Extracted page text data
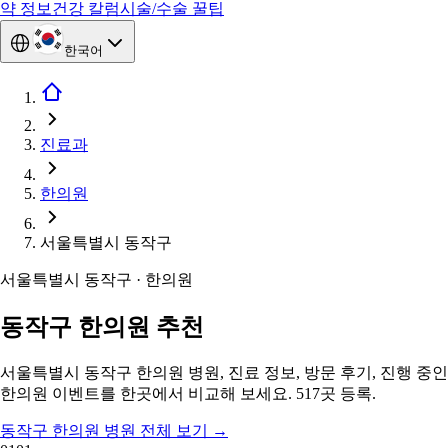
약 정보
건강 칼럼
시술/수술 꿀팁
한국어
진료과
한의원
서울특별시 동작구
서울특별시 동작구 · 한의원
동작구 한의원 추천
서울특별시 동작구 한의원 병원, 진료 정보, 방문 후기, 진행 중인
한의원 이벤트를 한곳에서 비교해 보세요. 517곳 등록.
동작구 한의원 병원 전체 보기
→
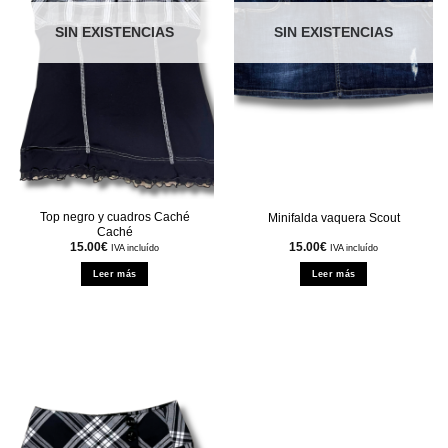
SIN EXISTENCIAS
SIN EXISTENCIAS
Top negro y cuadros Caché
Minifalda vaquera Scout
Caché
15.00
€
15.00
€
IVA incluído
IVA incluído
Leer más
Leer más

== YOUR ASSIGNMENT ==
Output the data above exactly; pictures do not belong in the copy.

== ANSWER TO THIS PROBLEM ==
약 정보
건강 칼럼
시술/수술 꿀팁
한국어
진료과
한의원
서울특별시 동작구
서울특별시 동작구 · 한의원
동작구 한의원 추천
서울특별시 동작구 한의원 병원, 진료 정보, 방문 후기, 진행 중인
한의원 이벤트를 한곳에서 비교해 보세요. 517곳 등록.
동작구 한의원 병원 전체 보기
→
SIN EXISTENCIAS
SIN EXISTENCIAS
Top negro y cuadros Caché
Minifalda vaquera Scout
Caché
15.00
€
15.00
€
IVA incluído
IVA incluído
Leer más
Leer más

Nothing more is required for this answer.